The Reliability of the Gospels

The Gospels are the primary historical sources for Jesus. Discover the evidence for their early dating, eyewitness authorship, and historical accuracy, and why critical scholars take them seriously as historical documents.

📖 Key Scriptures

Luke 1:1-4, John 19:35, 2 Peter 1:16

The Primary Sources

If we want to know what Jesus said, did, and claimed, we are primarily dependent on the four Gospels. Every other source — Paul's letters, extra-biblical references in Josephus and Tacitus, non-canonical gospels — is either secondary or less detailed. The question of the Gospels' reliability is therefore foundational to everything else in Christian apologetics.

Early Dating

The dating of the Gospels is crucial. Late dates (second century or late first century) create distance from eyewitnesses and increase the possibility of legendary development. Early dates keep us close to the events and to living witnesses.
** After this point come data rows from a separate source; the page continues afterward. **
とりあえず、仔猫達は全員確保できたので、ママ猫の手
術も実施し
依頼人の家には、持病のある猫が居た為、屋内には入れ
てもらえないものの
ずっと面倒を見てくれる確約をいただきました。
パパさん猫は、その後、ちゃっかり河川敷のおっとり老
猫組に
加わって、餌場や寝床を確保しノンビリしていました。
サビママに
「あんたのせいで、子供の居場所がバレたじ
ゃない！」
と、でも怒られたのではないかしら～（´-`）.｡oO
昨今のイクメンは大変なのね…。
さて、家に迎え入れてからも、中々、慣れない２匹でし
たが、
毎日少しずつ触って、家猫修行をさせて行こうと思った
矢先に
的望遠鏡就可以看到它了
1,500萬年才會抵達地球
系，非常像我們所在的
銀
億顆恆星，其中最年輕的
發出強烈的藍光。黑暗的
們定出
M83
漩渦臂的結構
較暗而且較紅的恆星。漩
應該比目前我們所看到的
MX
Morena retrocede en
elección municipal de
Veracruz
The argument for early dating:

  • Paul's letters (undisputed by all scholars) were written in the 50s AD — within 20-25 years of the crucifixion. Paul quotes what appear to be pre-Pauline traditions (1 Corinthians 15:3-8, Philippians 2:6-11) that are even earlier.
  • Acts ends without recording the deaths of Paul (AD 64) or James (AD 62) or the destruction of Jerusalem (AD 70) — suggesting it was written before these events, i.e. before AD 62. Luke's Gospel predates Acts.
  • If Luke was written before AD 62, and Luke used Mark as a source, Mark dates to the 50s or even earlier.

A Mark dating to the 50s puts the first Gospel within 20 years of the crucifixion — well within the lifetime of eyewitnesses.

Eyewitness Testimony

New Testament scholar Richard Bauckham's work Jesus and the Eyewitnesses argues that the Gospels are grounded in the testimony of named eyewitnesses who were known to the communities for which the Gospels were written. The named individuals in the passion narrative — Simon of Cyrene, identified as "the father of Alexander and Rufus" (Mark 15:21) — are named because they were known to Mark's audience, not for narrative decoration.
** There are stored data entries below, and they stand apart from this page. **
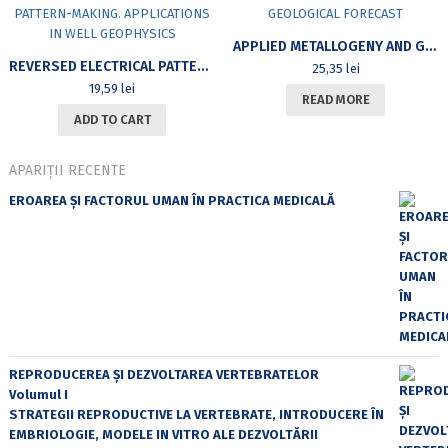
APPLIED METALLOGENY AND GEOLOGICAL FORECAST
REVERSED ELECTRICAL PATTERN-MAKING. APPLICATIONS IN WELL GEOPHYSICS
25,35
lei
19,59
lei
READ MORE
ADD TO CART
APARIȚII RECENTE
EROAREA ȘI FACTORUL UMAN ÎN PRACTICA MEDICALĂ
REPRODUCEREA ȘI DEZVOLTAREA VERTEBRATELOR
Volumul I
STRATEGII REPRODUCTIVE LA VERTEBRATE, INTRODUCERE ÎN
EMBRIOLOGIE, MODELE IN VITRO ALE DEZVOLTĂRII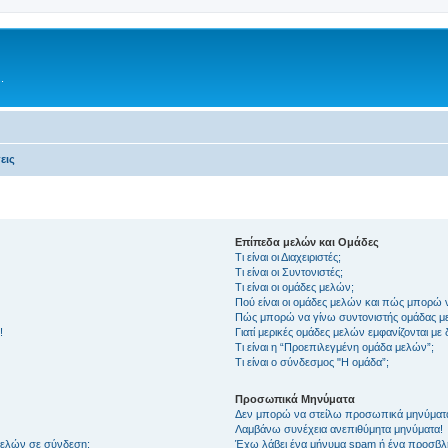
.
εις
Επίπεδα μελών και Ομάδες
Τι είναι οι Διαχειριστές;
Τι είναι οι Συντονιστές;
Τι είναι οι ομάδες μελών;
Πού είναι οι ομάδες μελών και πώς μπορώ 
Πώς μπορώ να γίνω συντονιστής ομάδας μ
!
Γιατί μερικές ομάδες μελών εμφανίζονται με
Τι είναι η “Προεπιλεγμένη ομάδα μελών”;
Τι είναι ο σύνδεσμος "Η ομάδα”;
Προσωπικά Μηνύματα
Δεν μπορώ να στείλω προσωπικά μηνύματ
Λαμβάνω συνέχεια ανεπιθύμητα μηνύματα!
μελών σε σύνδεση;
Έχω λάβει ένα μήνυμα spam ή ένα προσβλη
The Criterion of Embarrassment

Details that the author would have been unlikely to invent (because they are embarrassing or counter-productive) are historically more reliable. Jesus' baptism by John (implying subordination), the desertion of the disciples, the women as first witnesses of the resurrection — none of these serve an apologetic purpose, which is precisely why they ring historically true.